Car un vice s’était développé en moi : l’amour des cartes. Je n’avais jamais touché un jeu de cartes avant de me marier : Maurice, dans les tranchées, avait beaucoup joué au bridge. Et c’est ainsi qu’à Compiègne où Maurice avait fait de sympathiques connaissances en allant aux « Officiers de Réserve », nous étions souvent invités et passions des soirées à jouer au bridge après un bon dîner, parfois jusqu’à 2h du matin. Les enfants étaient aux soins de la bonne, mais je crois qu’ils nous voyaient partir le cœur un peu gros…
En 1932, je me trouvai enceinte à nouveau : nous en étions tous deux très heureux. Mes parents avaient toujours leur maison à Onival et avant la naissance, c’est à dire en juillet, ils prirent Monique et Alain pendant un mois. Le bon air de la mer leur fit beaucoup de bien, surtout qu’au printemps « le Si beau » « le Tom » avait eu un gros ennui. Sa sœur avait la rougeole et quand elle se déclara chez lui, le médecin, ne l’ausculta pas. Sinon il aurait remarqué que les vertèbres de sa poitrine s’affaissaient et si je ne m’en étais pas aperçue, il aurait pu devenir un petit bossu ! Le Docteur Léonard prit la chose très au sérieux. Stérogyl, huile de foie de morue, etc. ; mais le plus remarquable fut la patience et la persévérance du « Père Poule » qui, en rentrant du bureau, tous les jours, sans en manquer un seul, faisait souffler à son fils, 50 fois, une bougie… et ceci pendant des mois. Et petit à petit, la poitrine du fils reprit sa forme et avec tous les médicaments, il devint un solide gaillard !
Revenons à Onival. Ma mère qui n’avait pas eu de garçon se prit d’un grand amour pour son premier petit-fils qui le lui rendait bien ! Ils allaient tous les jours à la plage et jouaient dans le sable comme moi autrefois.
Le 3 août 1932 naissait un autre fils François. Pour le premier je désirais : Christian et mon mari François, en souvenir de son grand-père qui l’avait tant marqué ! Nous transigeâmes en : Alain. Pour le second, je ne me sentis pas le courage de priver mon mari d’avoir un François ; et j’en suis récompensée, car ce François, a toujours été heureux d’avoir le nom de son arrière grand-père, sur la tombe duquel il va tous les ans à Montigny-sur-l’Ain.
Trois enfants. Je n’en désirais pas plus. Mais dans ce temps-là, il n’y avait pas la pilule et le quatrième s’annonça en 1935. J’avoue que j’étais très contrariée. Mon cher mari me promit un manteau de fourrure si je ne… rouspétais plus !! Marché conclu ! Et le 5 septembre, à 3h du matin, après des heures de douleurs toujours les mêmes !! naissait une jolie petite fille. « Fille aînée pour aider. Fille dernière pour consoler ». Ce qui fut très vrai, car notre Monique a été une seconde mère pour ses deux frères et pour cette sœur qu’elle désirait tant et pour l’arrivée de laquelle elle avait fait brûler un cierge à Onival avec sa grand-mère. Car mes parents une fois de plus avaient pris, dans leur villa, Madeleine les deux aînés, mais pas François, car trois, surtout ce dernier petit diable de trois ans, les auraient trop fatigués ! Il faut voir sur une photo, François, tout triste au bout de mon lit, pendant que Papa photographiait la nouvelle venue qui empêchait ses parents de s’occuper autant de lui ! La jalousie ! Et pour nous punir, il se remit à faire pipi au lit ! Pas longtemps, à cause des fessées ! Et Chantal fut la « Consuelita » de son Père.
Le manteau de fourrure fut du poulain…

6 réflexions sur “Madeleine: la famille s’agrandit (1931-1936)”

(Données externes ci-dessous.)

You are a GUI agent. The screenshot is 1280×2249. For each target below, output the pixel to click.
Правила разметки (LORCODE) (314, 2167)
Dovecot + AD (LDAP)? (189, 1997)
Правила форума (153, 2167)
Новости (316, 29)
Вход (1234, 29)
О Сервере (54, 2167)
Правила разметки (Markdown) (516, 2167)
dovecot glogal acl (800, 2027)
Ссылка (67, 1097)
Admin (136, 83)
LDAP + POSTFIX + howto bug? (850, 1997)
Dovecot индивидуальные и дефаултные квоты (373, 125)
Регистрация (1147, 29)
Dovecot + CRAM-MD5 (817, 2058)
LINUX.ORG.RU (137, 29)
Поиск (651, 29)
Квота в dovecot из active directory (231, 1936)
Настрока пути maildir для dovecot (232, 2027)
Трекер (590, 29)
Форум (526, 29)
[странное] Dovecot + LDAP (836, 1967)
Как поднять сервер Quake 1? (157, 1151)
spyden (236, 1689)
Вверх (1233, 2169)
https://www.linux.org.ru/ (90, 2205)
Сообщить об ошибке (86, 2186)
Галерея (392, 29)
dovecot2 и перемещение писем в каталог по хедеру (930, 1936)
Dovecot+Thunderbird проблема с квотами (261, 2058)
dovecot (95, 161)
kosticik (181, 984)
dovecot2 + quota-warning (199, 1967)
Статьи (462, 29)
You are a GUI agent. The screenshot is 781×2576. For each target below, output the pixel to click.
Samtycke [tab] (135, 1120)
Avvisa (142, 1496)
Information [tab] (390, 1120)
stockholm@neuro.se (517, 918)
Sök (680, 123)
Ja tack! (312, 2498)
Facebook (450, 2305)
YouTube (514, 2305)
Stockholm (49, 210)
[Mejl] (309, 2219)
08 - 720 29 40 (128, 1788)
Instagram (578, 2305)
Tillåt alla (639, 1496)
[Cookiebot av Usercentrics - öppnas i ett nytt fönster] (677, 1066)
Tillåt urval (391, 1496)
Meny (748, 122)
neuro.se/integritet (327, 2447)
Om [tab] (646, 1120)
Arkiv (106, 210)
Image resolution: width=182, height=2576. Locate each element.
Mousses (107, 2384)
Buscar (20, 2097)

  1. Quelle ressemblance étonnante entre Madeleine, Monique et Christine!
    Quelle femme extraordinaire cette Mamita!!!
    qui n’hésite pas à élever poules et lapins , à faire des confitures pour régaler sa maisonnée!
    J’attends impatiemment les souvenirs de 39/40
    Bises d’une fan de ton blog
    Dany

  2. Jean > Merci, si ce blog t’a donné envie de faire partager tes trésors, je suis ravie

    Alain > J’espère que cela t’a plu!

    Ilescook> Je travaille avec des correspondances, des souvenirs (entre autre ceux de ma grand-mère Madeleine…), des archives diverses et je complète par des lectures suivant le sujet de la note.
    Rien d’inventé!
    Pour les années de ta génération… il me faudrait que je sache quelles années…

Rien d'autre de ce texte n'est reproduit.